Het was gedurende deze hardvochtige opsluiting in de kerkers van de Sjah dat Hij de goddelijke openbaring ontving , die Hem uitverkoor tussen alle mensen als de Grote Leraar die door de Báb was voorspeld, de Beloofde van alle Godsdiensten. Hij vertelde niemand iets van de openbaring, hoewel velen de grote verandering opmerkten bij Diegene die ze spoedig beschouwden als hun Verdediger en Beschermer. Tien jaar moesten voorbij gaan voor Bahá’u’lláh zichzelf openbaarde aan de verbannen gemeenschap van de Báb als de Manifestatie van God voor deze tijd, bestemd om heel de mensheid te verenigen in één familie en één geloof. Vanaf die tijd werd hij Bahá’u’lláh genoemd, wat “Glorie van God” betekent.
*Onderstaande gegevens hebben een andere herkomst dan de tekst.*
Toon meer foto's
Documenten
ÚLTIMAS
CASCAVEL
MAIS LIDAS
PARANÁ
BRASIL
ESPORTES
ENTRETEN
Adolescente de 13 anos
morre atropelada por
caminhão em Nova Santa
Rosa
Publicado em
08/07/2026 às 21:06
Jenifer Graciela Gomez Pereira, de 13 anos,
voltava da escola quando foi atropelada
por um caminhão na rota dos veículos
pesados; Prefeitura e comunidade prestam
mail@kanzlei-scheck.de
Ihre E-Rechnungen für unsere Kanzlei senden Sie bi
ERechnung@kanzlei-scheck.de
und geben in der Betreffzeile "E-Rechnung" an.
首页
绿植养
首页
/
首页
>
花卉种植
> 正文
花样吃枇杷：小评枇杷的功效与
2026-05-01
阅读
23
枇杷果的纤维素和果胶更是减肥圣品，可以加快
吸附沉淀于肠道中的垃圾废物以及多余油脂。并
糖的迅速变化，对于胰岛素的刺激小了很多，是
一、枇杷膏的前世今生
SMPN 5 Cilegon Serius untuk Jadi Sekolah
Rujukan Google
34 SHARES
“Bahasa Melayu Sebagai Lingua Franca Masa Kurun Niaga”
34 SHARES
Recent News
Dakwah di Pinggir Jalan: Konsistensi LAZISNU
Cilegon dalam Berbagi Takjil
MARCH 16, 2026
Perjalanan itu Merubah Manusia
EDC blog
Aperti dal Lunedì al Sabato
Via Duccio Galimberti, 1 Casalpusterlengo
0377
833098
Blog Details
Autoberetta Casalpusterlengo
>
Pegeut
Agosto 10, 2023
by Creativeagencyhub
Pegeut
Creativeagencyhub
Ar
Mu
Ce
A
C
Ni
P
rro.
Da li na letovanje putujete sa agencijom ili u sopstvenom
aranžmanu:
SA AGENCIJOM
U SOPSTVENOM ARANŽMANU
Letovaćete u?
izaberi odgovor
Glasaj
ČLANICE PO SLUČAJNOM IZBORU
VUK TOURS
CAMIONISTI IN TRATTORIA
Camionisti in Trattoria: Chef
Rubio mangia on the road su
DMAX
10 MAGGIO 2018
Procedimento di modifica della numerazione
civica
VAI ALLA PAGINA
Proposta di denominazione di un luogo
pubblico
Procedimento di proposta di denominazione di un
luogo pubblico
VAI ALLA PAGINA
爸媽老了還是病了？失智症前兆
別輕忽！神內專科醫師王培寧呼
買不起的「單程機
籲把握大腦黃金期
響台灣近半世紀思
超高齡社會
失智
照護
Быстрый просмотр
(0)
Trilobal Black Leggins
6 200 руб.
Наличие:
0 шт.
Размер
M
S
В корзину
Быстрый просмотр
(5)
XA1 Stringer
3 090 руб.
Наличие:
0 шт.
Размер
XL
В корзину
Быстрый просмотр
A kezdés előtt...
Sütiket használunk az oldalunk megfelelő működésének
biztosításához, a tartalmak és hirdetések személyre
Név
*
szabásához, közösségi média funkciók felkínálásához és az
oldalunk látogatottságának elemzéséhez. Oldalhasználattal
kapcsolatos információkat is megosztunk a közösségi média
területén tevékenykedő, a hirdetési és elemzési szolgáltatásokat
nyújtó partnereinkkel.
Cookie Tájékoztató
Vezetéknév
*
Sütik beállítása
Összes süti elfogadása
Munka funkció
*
Voor Bahá’u’lláh, Zijn familie en gezellen begon een tijd van vervolging en verbanning die Hem van Iran naar Bagdad in Irak, dan naar Constantinopel, hoofdstad van het Ottomaanse rijk en tenslotte naar de gevangenisstad Akka, nu deel van Israel, maar vroeger Palestina, zouden brengen. Hoewel veracht en gevreesd bij Zijn aankomst, werd Bahá’u’lláh spoedig het doel van diepe bewondering en respect in de streek. En ofschoon Hij officieel nog altijd een gevangene was, bracht Hij de laatste jaren van Zijn leven door in relatieve vrijheid in een herenhuis te Bahji, dichtbij Akka, waar Hij overleden is in 1892 en waar zijn stoffelijke resten werden begraven. Het is nu de heiligste plaats op aarde voor de Bahá’í-wereldgemeenschap, het punt waarnaar alle gelovigen zich keren bij het dagelijks gebed.